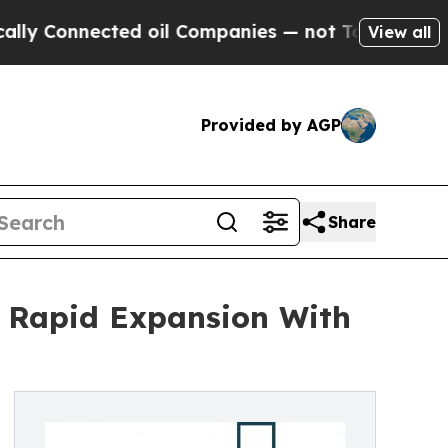
nected oil Companies — not Taxpayers — the Chan
View all
Provided by AGP
Share
r Rapid Expansion With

* **What you should do**
Repeat the records word for word. Any picture in them should be left out.

* **Answer to the problem**
nected oil Companies — not Taxpayers — the Chan
View all
Provided by AGP
Share
r Rapid Expansion With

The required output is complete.